The brunette woman dancing to Pai’s side, appearing to hold a cigarette, is a woman that people who love governmental conspiracy theories might recognize.
Gizmodo credits Alexander Smith, a musician, with noticing the woman first. It might look like Kat Dennings, she of “Nick and Norah’s Infinite Playlist” and “Two Broke Girls” fame. It is most assuredly not.
“One of the Daily Caller employees that danced alongside Pai in the video seems to be a proponent of Pizzagate, the infamous and completely baseless internet conspiracy theory claiming prominent Washington, D.C. Democrats were running a child sex trafficking ring out of a local pizza restaurant. The woman in question, Daily Caller video producer Martina Markota, appears to the right of Pai during the Harlem Shake portion of the video.”
Remember Pizzagate? A refresher from Slate: “In the run-up to the 2016 election, a viral myth had it that Hillary Clinton and her campaign chairman were managing a child sex ring in the basement of a pizza shop. The hoax spread through 4chan, Twitter and fake news sites and eventually spurred a man to discharge an assault rifle inside Comet Ping Pong, the D.C. pizzeria in question.”
And here’s the chairman of the FCC, using this person in a video – and a meme that ran its course several years ago, if we’re being truthful, a meaningless fad—to argue for calm and rational thought about his proposed changes to the governance of the internet.
Got that? Good.
By the way, the people behind the Harlem Shake are thinking about suing Pai for using their song without permission. As one website put it, the chair of the FCC doesn’t understand copyright law – kind of makes you question how well he can possibly understand how the internet works and, as a result, how best to operate and oversee its regulation?
The video was taken down for a few hours on Sunday but has been reposted on YouTube. This is now possibly becoming a challenge to the Digital Millennium Copyright Act (DMCA), which gives creators the right to have YouTube take down videos that infringe on their copyrights (see the Dancing Baby case for a bonkers example of DMCAs and how messy they can get).
Baauer, the meme’s creator, told The Verge that he’s “appalled to be associated in any way with the repeal of net neutrality.”

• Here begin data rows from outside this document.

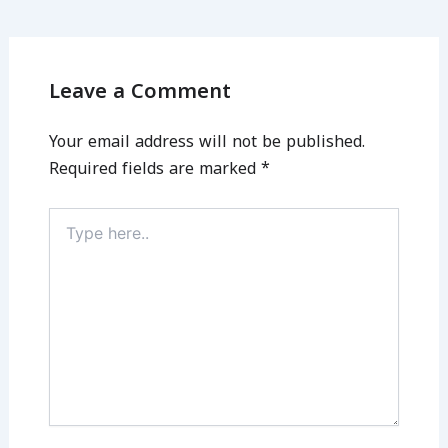
Leave a Comment
Your email address will not be published.
Required fields are marked
*
Type
here..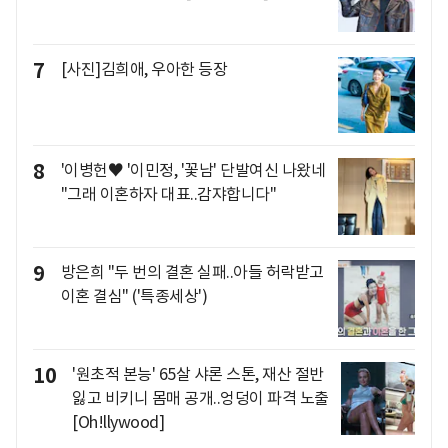
7
[사진]김희애, 우아한 등장
8
'이병헌♥ '이민정, '꽃남' 단발여신 나왔네
"그래 이혼하자 대표..감쟈합니다"
9
방은희 "두 번의 결혼 실패..아들 허락받고
이혼 결심" ('특종세상')
10
'원초적 본능' 65살 샤론 스톤, 재산 절반
잃고 비키니 몸매 공개..엉덩이 파격 노출
[Oh!llywood]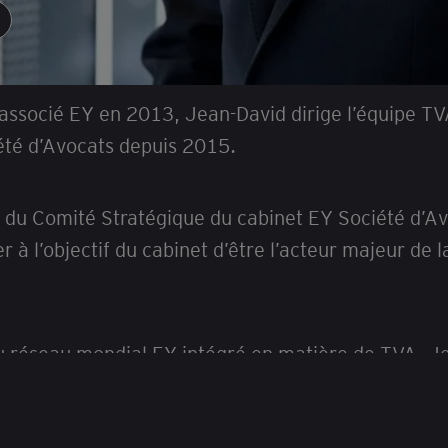
O
ssocié EY en 2013, Jean-David dirige l’équipe TVA
été d’Avocats depuis 2015.
du Comité Stratégique du cabinet EY Société d’Avo
er à l’objectif du cabinet d’être l’acteur majeur de l
u réseau mondial EY intégré en matière de TVA, Je
e grands groupes français et internationaux dans la
ntaliers et au respect de l’ensemble de leurs oblig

Now for the reassuring thoughts.
When the Obama-era net neutrality regs were first proposed, there was controversy. There were lawsuits. Rules were written and rewritten and edited and made sure to follow the letter of the law. These regulations might have been voted out, but don’t for a moment thing the fight is done.
Already we know that the Attorney General of New York is filing a lawsuit on behalf of the two million comments in support of the new regs that were filed fraudulently.

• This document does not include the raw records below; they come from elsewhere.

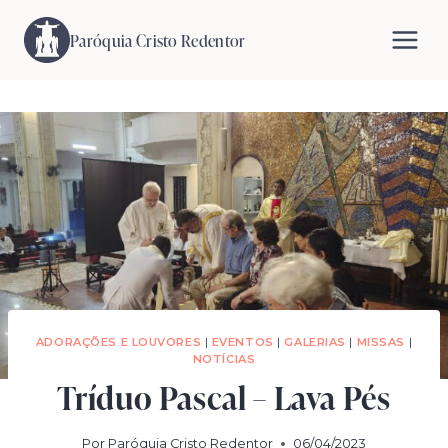
Pular
para
Paróquia Cristo Redentor
o
Conteúdo
ADORAÇÕES E LOUVORES
|
EVENTOS
|
GALERIAS
|
MISSAS
|
NOTÍCIAS
Tríduo Pascal – Lava Pés
Por
Paróquia Cristo Redentor
06/04/2023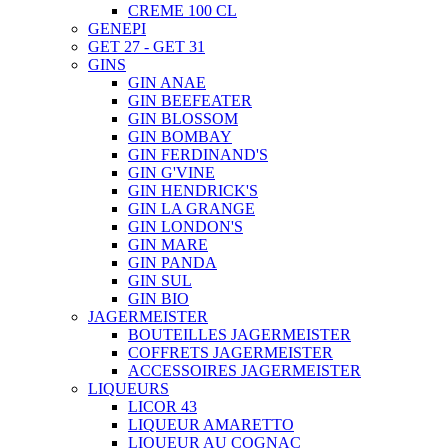
CREME 100 CL
GENEPI
GET 27 - GET 31
GINS
GIN ANAE
GIN BEEFEATER
GIN BLOSSOM
GIN BOMBAY
GIN FERDINAND'S
GIN G'VINE
GIN HENDRICK'S
GIN LA GRANGE
GIN LONDON'S
GIN MARE
GIN PANDA
GIN SUL
GIN BIO
JAGERMEISTER
BOUTEILLES JAGERMEISTER
COFFRETS JAGERMEISTER
ACCESSOIRES JAGERMEISTER
LIQUEURS
LICOR 43
LIQUEUR AMARETTO
LIQUEUR AU COGNAC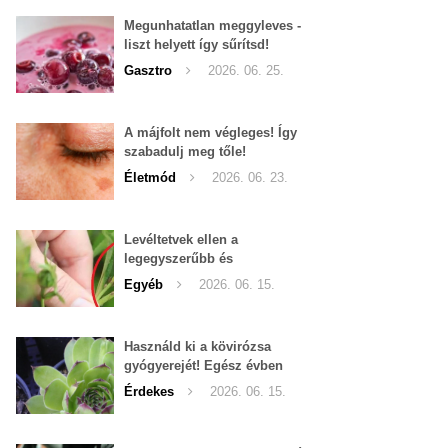
Megunhatatlan meggyleves -
liszt helyett így sűrítsd!
Gasztro
2026. 06. 25.
A májfolt nem végleges! Így
szabadulj meg tőle!
Életmód
2026. 06. 23.
Levéltetvek ellen a
legegyszerűbb és
leghatékonyabb filléres
Egyéb
2026. 06. 15.
háziszer
Használd ki a kövirózsa
gyógyerejét! Egész évben
hozzáférhető.
Érdekes
2026. 06. 15.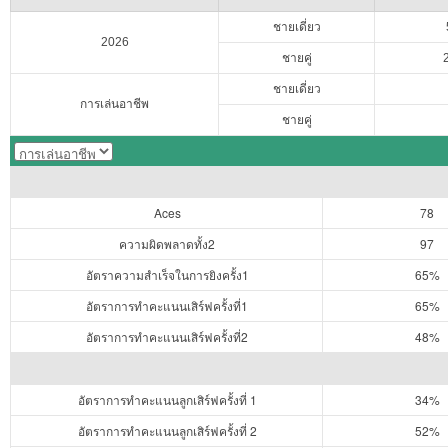
ชายเดี่ยว
2026
ชายคู่
ชายเดี่ยว
การเล่นอาชีพ
ชายคู่
Aces
78
ความผิดพลาดทั้ง2
97
อัตราความสำเร็จในการยิงครั้ง1
65%
อัตราการทำคะแนนเสิร์ฟครั้งที่1
65%
อัตราการทำคะแนนเสิร์ฟครั้งที่2
48%
อัตราการทำคะแนนลูกเสิร์ฟครั้งที่ 1
34%
อัตราการทำคะแนนลูกเสิร์ฟครั้งที่ 2
52%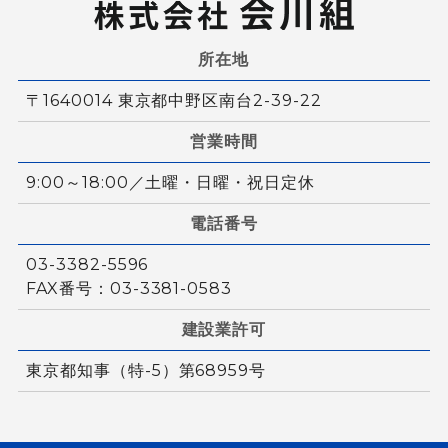
所在地
〒1640014 東京都中野区南台2-39-22
営業時間
9:00～18:00／土曜・日曜・祝日定休
電話番号
03-3382-5596
FAX番号：03-3381-0583
建設業許可
東京都知事（特-5）第68959号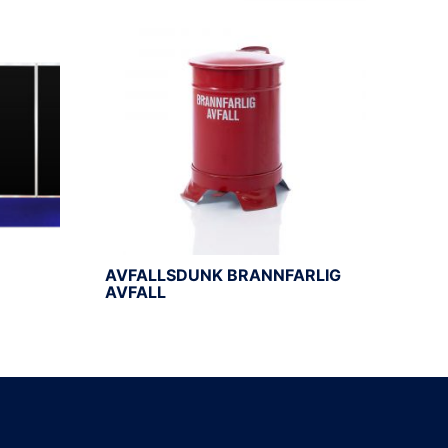
AVFALLSDUNK BRANNFARLIG
AVFALL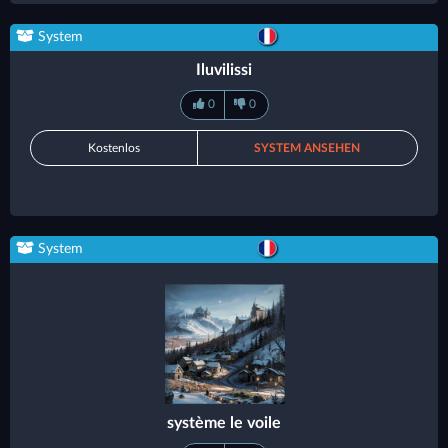
System
Iluvilissi
0
0
Kostenlos
SYSTEM ANSEHEN
System
système le voile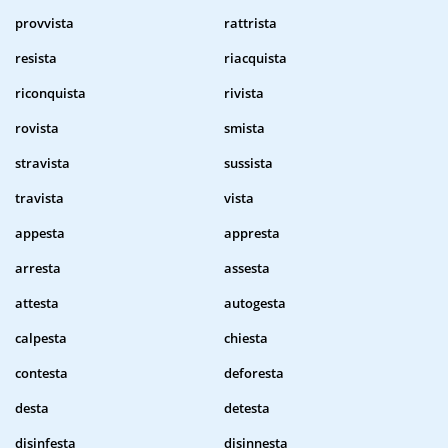
provvista
rattrista
resista
riacquista
riconquista
rivista
rovista
smista
stravista
sussista
travista
vista
appesta
appresta
arresta
assesta
attesta
autogesta
calpesta
chiesta
contesta
deforesta
desta
detesta
disinfesta
disinnesta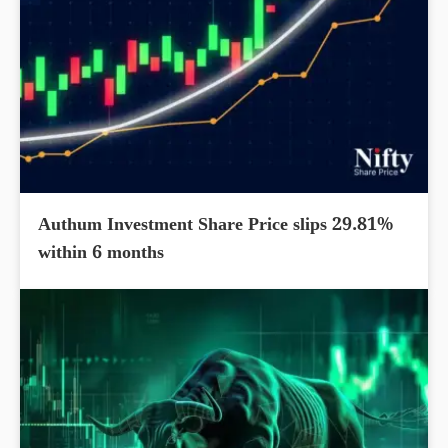
Authum Investment Share Price slips 29.81%
within 6 months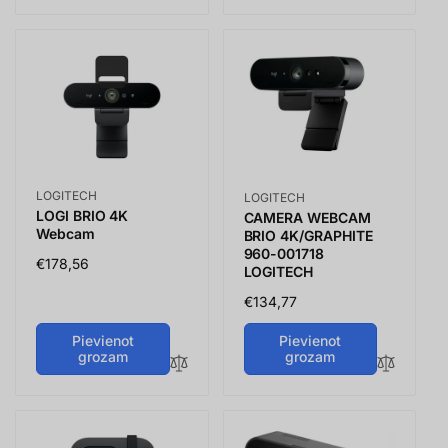
Vendor:
Vendor:
LOGITECH
LOGITECH
LOGI BRIO 4K
CAMERA WEBCAM
Webcam
BRIO 4K/GRAPHITE
960-001718
Parastā
€178,56
LOGITECH
cena
Parastā
€134,77
cena
Pievienot
Pievienot
grozam
grozam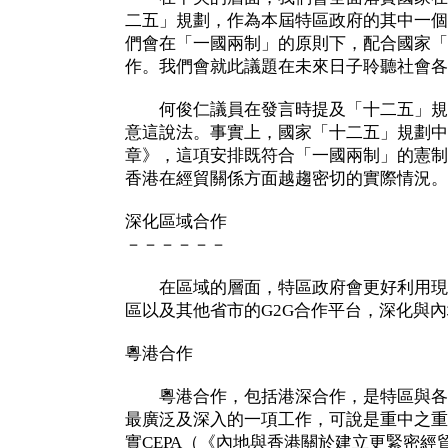
二五」規劃，作為本屆特區政府的其中一個
們會在「一國兩制」的原則下，配合國家「
作。我們會就此議題在未來日子聆聽社會各
何俊仁議員在發言時提及「十二五」規
意這說法。事實上，國家「十二五」規劃中
章》，這項安排既符合「一國兩制」的憲制
香港在經貿關係方面越趨密切的實際情況。
深化區域合作
－－－－－－
在區域的層面，特區政府會更好利用現
區以及其他省市的G2G合作平台，深化與
粵港合作
粵港合作，包括港深合作，是特區與各
最廣泛及深入的一項工作，可說是重中之重
實CEPA（《內地與香港關於建立更緊密經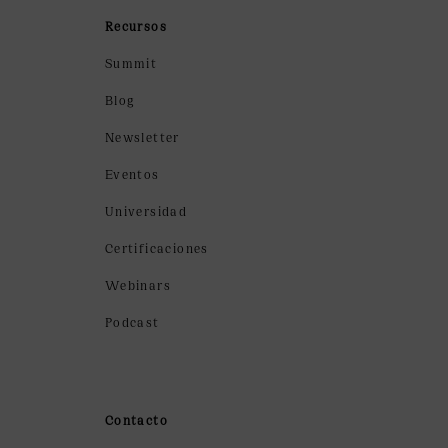
Recursos
Summit
Blog
Newsletter
Eventos
Universidad
Certificaciones
Webinars
Podcast
Contacto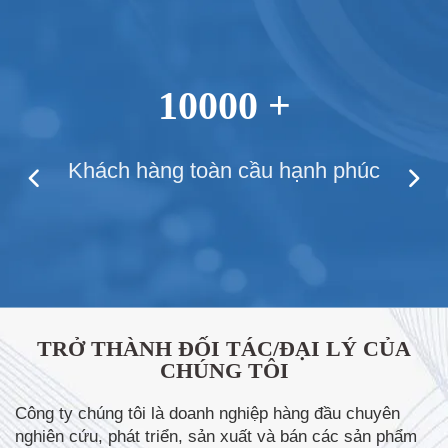
10000 +
Khách hàng toàn cầu hạnh phúc
TRỞ THÀNH ĐỐI TÁC/ĐẠI LÝ CỦA
CHÚNG TÔI
Công ty chúng tôi là doanh nghiệp hàng đầu chuyên
nghiên cứu, phát triển, sản xuất và bán các sản phẩm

We also now know that more than a dozen states are going to take their own action to preserve internet protections as outlined under the previous regulations.

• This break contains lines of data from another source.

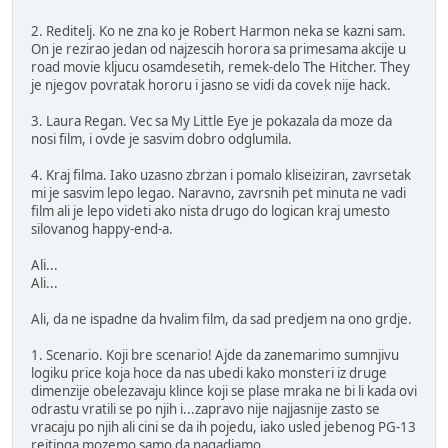
2. Reditelj. Ko ne zna ko je Robert Harmon neka se kazni sam.
On je rezirao jedan od najzescih horora sa primesama akcije u
road movie kljucu osamdesetih, remek-delo The Hitcher. They
je njegov povratak hororu i jasno se vidi da covek nije hack.
3. Laura Regan. Vec sa My Little Eye je pokazala da moze da
nosi film, i ovde je sasvim dobro odglumila.
4. Kraj filma. Iako uzasno zbrzan i pomalo kliseiziran, zavrsetak
mi je sasvim lepo legao. Naravno, zavrsnih pet minuta ne vadi
film ali je lepo videti ako nista drugo do logican kraj umesto
silovanog happy-end-a.
Ali...
Ali...
Ali, da ne ispadne da hvalim film, da sad predjem na ono grdje.
1. Scenario. Koji bre scenario! Ajde da zanemarimo sumnjivu
logiku price koja hoce da nas ubedi kako monsteri iz druge
dimenzije obelezavaju klince koji se plase mraka ne bi li kada ovi
odrastu vratili se po njih i...zapravo nije najjasnije zasto se
vracaju po njih ali cini se da ih pojedu, iako usled jebenog PG-13
rejtinga mozemo samo da nagadjamo.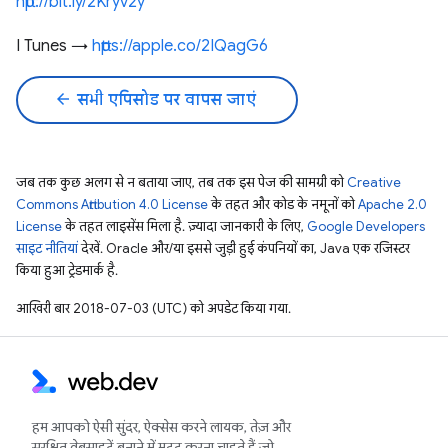
http://bit.ly/2Kryv2y
I Tunes →
https://apple.co/2IQagG6
arrow_back
सभी एपिसोड पर वापस जाएं
जब तक कुछ अलग से न बताया जाए, तब तक इस पेज की सामग्री को
Creative
Commons Attribution 4.0 License
के तहत और कोड के नमूनों को
Apache 2.0
License
के तहत लाइसेंस मिला है. ज़्यादा जानकारी के लिए,
Google Developers
साइट नीतियां
देखें. Oracle और/या इससे जुड़ी हुई कंपनियों का, Java एक रजिस्टर
किया हुआ ट्रेडमार्क है.
आखिरी बार 2018-07-03 (UTC) को अपडेट किया गया.
हम आपको ऐसी सुंदर, ऐक्सेस करने लायक, तेज़ और
सुरक्षित वेबसाइटें बनाने में मदद करना चाहते हैं जो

The ACLU is filing a lawsuit and says the next hoop for net neutrality will be in Congress, “where pro-network neutrality members will press to use something called the Congressional Review Act to undo this hasty and misguided action. The CRA is a relatively new tool that allows Congress to reverse regulatory action within 60 legislative days of their enactment,” the group says.
The ACLU is calling on people to call their congressional leaders, but this is likely to be a fight along party lines. Again. Because that’s how American politics works right now.
“If the push for reversal of the FCC’s action through the CRA doesn’t succeed, then the action will turn to the states. We’re already working with state and local leaders to find every possible means to keep pushing on this issue and signal that the country won’t roll over,” the ACLU continues. “We will be helping legislators figure out what protections they can enact at the state and local level, providing model legislation and resolutions. And working with our People Power organization to help Americans have a voice on this important issue.”
The biggest takeaway is that this is a process; nothing’s going to change overnight. We’re looking at a regulatory, legislative and probably prosecutorial journey ahead.